[[ Listed entries, beginning ]]
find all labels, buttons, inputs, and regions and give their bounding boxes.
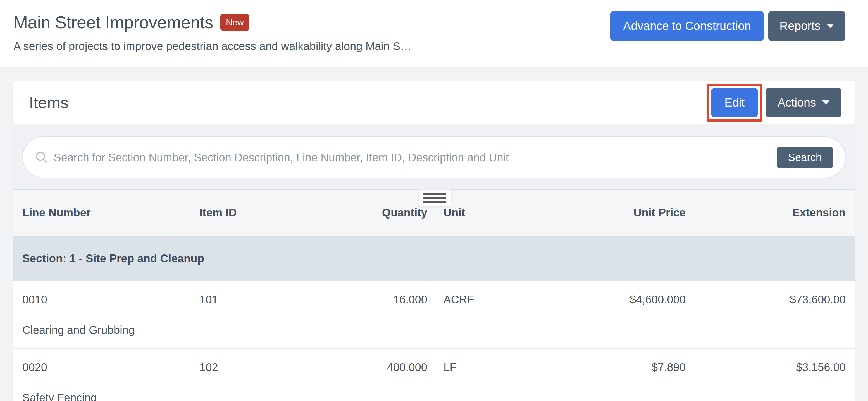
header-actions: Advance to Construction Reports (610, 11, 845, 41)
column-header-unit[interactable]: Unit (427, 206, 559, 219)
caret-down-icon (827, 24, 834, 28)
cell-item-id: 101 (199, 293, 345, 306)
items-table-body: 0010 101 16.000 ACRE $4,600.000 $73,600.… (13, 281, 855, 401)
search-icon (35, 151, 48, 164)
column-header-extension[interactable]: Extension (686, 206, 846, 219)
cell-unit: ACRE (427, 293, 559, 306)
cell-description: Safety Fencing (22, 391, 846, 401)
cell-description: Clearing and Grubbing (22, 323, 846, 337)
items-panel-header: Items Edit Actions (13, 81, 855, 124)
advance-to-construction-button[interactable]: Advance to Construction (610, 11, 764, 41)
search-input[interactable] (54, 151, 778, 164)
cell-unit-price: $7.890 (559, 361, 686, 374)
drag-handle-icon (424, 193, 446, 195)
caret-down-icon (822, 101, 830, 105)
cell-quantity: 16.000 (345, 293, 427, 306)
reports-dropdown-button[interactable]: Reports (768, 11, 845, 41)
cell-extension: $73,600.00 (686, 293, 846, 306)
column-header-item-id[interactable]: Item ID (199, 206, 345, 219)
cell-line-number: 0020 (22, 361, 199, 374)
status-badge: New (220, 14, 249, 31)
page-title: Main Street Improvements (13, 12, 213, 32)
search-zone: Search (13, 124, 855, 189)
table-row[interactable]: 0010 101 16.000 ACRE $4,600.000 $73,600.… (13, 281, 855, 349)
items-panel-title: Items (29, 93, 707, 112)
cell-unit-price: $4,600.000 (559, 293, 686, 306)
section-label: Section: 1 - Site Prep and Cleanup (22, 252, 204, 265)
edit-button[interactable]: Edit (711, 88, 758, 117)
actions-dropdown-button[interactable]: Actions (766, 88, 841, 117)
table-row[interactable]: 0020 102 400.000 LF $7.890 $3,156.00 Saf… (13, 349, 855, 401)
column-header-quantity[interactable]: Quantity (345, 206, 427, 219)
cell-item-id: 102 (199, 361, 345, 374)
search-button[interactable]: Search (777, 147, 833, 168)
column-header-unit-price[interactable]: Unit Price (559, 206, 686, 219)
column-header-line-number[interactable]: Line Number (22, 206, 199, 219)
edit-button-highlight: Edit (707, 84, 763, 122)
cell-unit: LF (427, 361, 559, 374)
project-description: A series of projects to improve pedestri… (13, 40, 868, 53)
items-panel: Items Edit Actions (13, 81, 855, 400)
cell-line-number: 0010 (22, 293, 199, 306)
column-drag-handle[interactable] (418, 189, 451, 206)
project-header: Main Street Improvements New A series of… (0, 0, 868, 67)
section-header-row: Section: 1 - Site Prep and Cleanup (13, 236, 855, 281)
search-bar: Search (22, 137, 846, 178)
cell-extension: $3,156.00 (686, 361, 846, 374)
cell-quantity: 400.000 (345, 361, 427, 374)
[[ Listed entries, end ]]
▶ **Aim of the exercise**
Start at the first line and set down all of the data exactly, passing over the pictures.

▶ **Answer section**
find all labels, buttons, inputs, and regions and give their bounding boxes.
header-actions: Advance to Construction Reports (610, 11, 845, 41)
column-header-unit[interactable]: Unit (427, 206, 559, 219)
caret-down-icon (827, 24, 834, 28)
cell-item-id: 101 (199, 293, 345, 306)
items-table-body: 0010 101 16.000 ACRE $4,600.000 $73,600.… (13, 281, 855, 401)
search-icon (35, 151, 48, 164)
column-header-extension[interactable]: Extension (686, 206, 846, 219)
cell-unit: ACRE (427, 293, 559, 306)
cell-description: Safety Fencing (22, 391, 846, 401)
cell-description: Clearing and Grubbing (22, 323, 846, 337)
items-panel-header: Items Edit Actions (13, 81, 855, 124)
advance-to-construction-button[interactable]: Advance to Construction (610, 11, 764, 41)
search-input[interactable] (54, 151, 778, 164)
cell-unit-price: $7.890 (559, 361, 686, 374)
drag-handle-icon (424, 193, 446, 195)
caret-down-icon (822, 101, 830, 105)
cell-quantity: 16.000 (345, 293, 427, 306)
reports-dropdown-button[interactable]: Reports (768, 11, 845, 41)
cell-extension: $73,600.00 (686, 293, 846, 306)
column-header-item-id[interactable]: Item ID (199, 206, 345, 219)
cell-line-number: 0020 (22, 361, 199, 374)
status-badge: New (220, 14, 249, 31)
page-title: Main Street Improvements (13, 12, 213, 32)
search-zone: Search (13, 124, 855, 189)
table-row[interactable]: 0010 101 16.000 ACRE $4,600.000 $73,600.… (13, 281, 855, 349)
items-panel-title: Items (29, 93, 707, 112)
cell-unit-price: $4,600.000 (559, 293, 686, 306)
section-label: Section: 1 - Site Prep and Cleanup (22, 252, 204, 265)
edit-button[interactable]: Edit (711, 88, 758, 117)
actions-dropdown-button[interactable]: Actions (766, 88, 841, 117)
table-row[interactable]: 0020 102 400.000 LF $7.890 $3,156.00 Saf… (13, 349, 855, 401)
column-header-quantity[interactable]: Quantity (345, 206, 427, 219)
cell-item-id: 102 (199, 361, 345, 374)
search-button[interactable]: Search (777, 147, 833, 168)
column-header-unit-price[interactable]: Unit Price (559, 206, 686, 219)
column-header-line-number[interactable]: Line Number (22, 206, 199, 219)
edit-button-highlight: Edit (707, 84, 763, 122)
cell-unit: LF (427, 361, 559, 374)
project-description: A series of projects to improve pedestri… (13, 40, 868, 53)
items-panel: Items Edit Actions (13, 81, 855, 400)
cell-line-number: 0010 (22, 293, 199, 306)
column-drag-handle[interactable] (418, 189, 451, 206)
project-header: Main Street Improvements New A series of… (0, 0, 868, 67)
section-header-row: Section: 1 - Site Prep and Cleanup (13, 236, 855, 281)
search-bar: Search (22, 137, 846, 178)
cell-extension: $3,156.00 (686, 361, 846, 374)
cell-quantity: 400.000 (345, 361, 427, 374)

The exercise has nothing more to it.